La visée dernière de Marx n’était pas simplement la gestion libre, égale et socialisée de la nécessité des « échanges organiques avec la nature ». Car c’est seulement « au-delà de cet empire de la nécessité que commence l’épanouissement de la puissance humaine qui est sa propre fin, le véritable règne de la liberté qui, cependant, ne fleurit qu’en se fondant sur le règne de la nécessité ». (Fragment pour Le Capital, Pléiade 11, p. 1488). Ce règne de la liberté ne représente pas non plus, pour Marx, une sortie hors de la sphère ni de la catégorie du « travail ». La « puissance humaine » dont il parle ici, il la désigne ailleurs comme « travail » : « quand le travail sera devenu non seulement le moyen de vivre, mais encore le premier besoin de la vie » (Critique du programme du parti ouvrier allemand, Pléiade 1, p.1420).

Du travail comme premier besoin de la vie, telle est la question. Comment l’entendre ?
Il est à noter que cette phrase est précédée de celle-ci : « quand auront disparu l’asservissante subordination des individus à la division du travail et, par suite, l’opposition entre le travail intellectuel et le travail corporel ». C’est à noter parce qu’il n’y a pas besoin d’être maoïste, ni d’expédier les profs aux travaux forcés, pour affirmer que nous ne pourrons pas nous tenir quittes de la question posée par cette 0opposition : elle expose au moins une figure déterminée, et très précisément, socialement et politiquement concrète, du problème général du « règne de la liberté ». Sans doute, les termes de l’opposition doivent être soigneusement analysés dans une situation où les travaux informatisés, le secteur tertiaire, le travail dit « social », etc., brouillent en surface une distinction « intellect/corps » qui était encore relativement, et phénoménalement, simple pour Marx. Mais le cortex et les nerfs sont du corps, ainsi que les yeux, les oreilles, les mains… Réciproquement, tout le corps intervient, muscles et os, dans le travail dit « intellectuel ». Ergo : l’opposition en question est – mais elle n’est que – une figure de la distinction entre le travail comme « moyen » et le travail comme «fin ».

C’est dans cette distinction que tient sans doute l’essentiel de la problématique, de l’attente, et peut-être de ce qui jusqu’ici a fonctionné comme aporie marxienne. (« Jusqu’ici » : parce que, sans recommencer à jouer aux prophètes, nous sommes fondés à prévoir de la révolte…).

Pour passer du travail comme moyen (tout est là : moyen, médiateur, opérateur de/par la négativité, ou bien… ?) au travail comme fin, ou du travail nécessité au travail libéré, il faut à la fois changer complètement de sphère, et pourtant conserver quelque chose dont l’identité se tiendrait sous le nom de « travail ». Cette dialectique est-elle possible ? Est-il possible d’arracher au « travail » le secret d’une transmutation de la nécessité en liberté ? Plus même : est-il possible d’arracher la « dialectique » au « travail » ? Ou l’inverse ? Je l’ignore. Il est au moins nécessaire d’en explorer les conditions.
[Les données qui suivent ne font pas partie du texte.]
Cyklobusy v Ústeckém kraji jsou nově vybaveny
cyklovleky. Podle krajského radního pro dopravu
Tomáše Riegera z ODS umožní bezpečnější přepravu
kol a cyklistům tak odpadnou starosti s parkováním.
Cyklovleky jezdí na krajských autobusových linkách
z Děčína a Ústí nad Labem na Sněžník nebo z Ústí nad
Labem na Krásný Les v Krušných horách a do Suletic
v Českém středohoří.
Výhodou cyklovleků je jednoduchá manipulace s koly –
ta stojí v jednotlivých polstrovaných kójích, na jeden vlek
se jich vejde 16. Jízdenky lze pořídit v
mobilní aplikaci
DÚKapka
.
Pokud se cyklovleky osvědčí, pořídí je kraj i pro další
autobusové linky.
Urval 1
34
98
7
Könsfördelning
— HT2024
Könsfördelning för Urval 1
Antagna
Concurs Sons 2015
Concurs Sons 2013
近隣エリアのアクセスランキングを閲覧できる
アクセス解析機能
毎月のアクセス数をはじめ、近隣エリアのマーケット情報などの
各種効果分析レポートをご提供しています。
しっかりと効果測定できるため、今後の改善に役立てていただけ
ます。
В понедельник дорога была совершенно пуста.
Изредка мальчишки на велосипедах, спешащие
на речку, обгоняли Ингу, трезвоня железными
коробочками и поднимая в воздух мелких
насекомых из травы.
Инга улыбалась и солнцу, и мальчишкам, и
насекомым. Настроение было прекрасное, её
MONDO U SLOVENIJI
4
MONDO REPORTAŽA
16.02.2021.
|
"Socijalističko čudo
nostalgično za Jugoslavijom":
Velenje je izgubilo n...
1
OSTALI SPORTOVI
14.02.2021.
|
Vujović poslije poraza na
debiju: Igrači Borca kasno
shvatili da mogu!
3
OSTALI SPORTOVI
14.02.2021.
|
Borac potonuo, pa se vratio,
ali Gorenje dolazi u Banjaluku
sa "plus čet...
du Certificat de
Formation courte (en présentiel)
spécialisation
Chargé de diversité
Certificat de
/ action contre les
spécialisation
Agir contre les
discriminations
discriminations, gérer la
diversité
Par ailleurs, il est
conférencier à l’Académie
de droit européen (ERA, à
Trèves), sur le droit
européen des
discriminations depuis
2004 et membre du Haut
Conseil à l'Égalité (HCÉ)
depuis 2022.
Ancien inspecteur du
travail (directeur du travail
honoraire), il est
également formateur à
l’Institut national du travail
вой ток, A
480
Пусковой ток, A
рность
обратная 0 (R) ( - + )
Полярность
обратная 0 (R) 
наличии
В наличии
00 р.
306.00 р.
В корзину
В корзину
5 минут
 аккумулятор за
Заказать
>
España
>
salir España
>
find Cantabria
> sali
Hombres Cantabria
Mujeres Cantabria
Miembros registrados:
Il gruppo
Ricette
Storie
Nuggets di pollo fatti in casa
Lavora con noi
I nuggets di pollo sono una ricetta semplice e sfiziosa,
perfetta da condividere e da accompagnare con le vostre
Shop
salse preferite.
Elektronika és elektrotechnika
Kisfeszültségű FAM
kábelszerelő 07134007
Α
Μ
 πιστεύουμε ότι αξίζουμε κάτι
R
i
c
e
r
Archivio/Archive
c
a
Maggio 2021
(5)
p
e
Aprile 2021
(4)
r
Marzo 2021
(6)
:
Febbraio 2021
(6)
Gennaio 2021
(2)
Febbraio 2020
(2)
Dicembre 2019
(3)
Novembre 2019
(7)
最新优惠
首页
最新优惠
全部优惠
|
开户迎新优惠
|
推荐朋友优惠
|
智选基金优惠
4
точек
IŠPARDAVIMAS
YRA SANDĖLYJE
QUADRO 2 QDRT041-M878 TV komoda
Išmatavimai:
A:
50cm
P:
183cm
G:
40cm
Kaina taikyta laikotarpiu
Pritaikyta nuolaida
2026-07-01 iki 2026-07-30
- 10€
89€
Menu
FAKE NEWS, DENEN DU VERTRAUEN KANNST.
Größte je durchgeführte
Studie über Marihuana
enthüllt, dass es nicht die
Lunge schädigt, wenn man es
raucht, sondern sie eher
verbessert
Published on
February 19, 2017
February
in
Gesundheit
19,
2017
Et tout d’abord, il est nécessaire de dénoncer ce qui, dans l’ordre actuel des choses en pays développé, revient sans doute à introduire sournoisement la croyance (l’idéologie) que cette dialectique a lieu. Parce que beaucoup de formes extérieures du travail ont changé, parce que l’image prégnante du travailleur de force s’est estompée (comme s’il n’y avait pas toujours des aciéries, des chaînes de montage, des outils très lourds et des matériaux très durs, des poussières, des gaz… – pour ne rien dire ici de la division des tâches entre les immigrés et les autres, entre le Nord et le Sud), parce que la distinction patente de la rente et du travail a disparu, parce que la récente expansion du capitalisme financier entretient le leurre des petites satisfactions boursières, et pour d’autres raisons encore qu’il faudrait mettre au jour, il semble que la catégorie du « travail » s’étend et se distend presque jusqu’à la dilution, comme prête à « imprégner toutes les sphères de l’existence » (ainsi que Marx le voulait de la politique) – et cela, malgré, ou peut-être bien avec une opposition plus tranchée qu’auparavant entre le « loisir » (aux brillantes images de Club Med) et le « travail ». Insidieusement, sans vraiment se proposer comme telle, une thèse du travail auto-finalisé se répand à travers ce qui est réalité un devenir-laborieux généralisé de l’existence sociale.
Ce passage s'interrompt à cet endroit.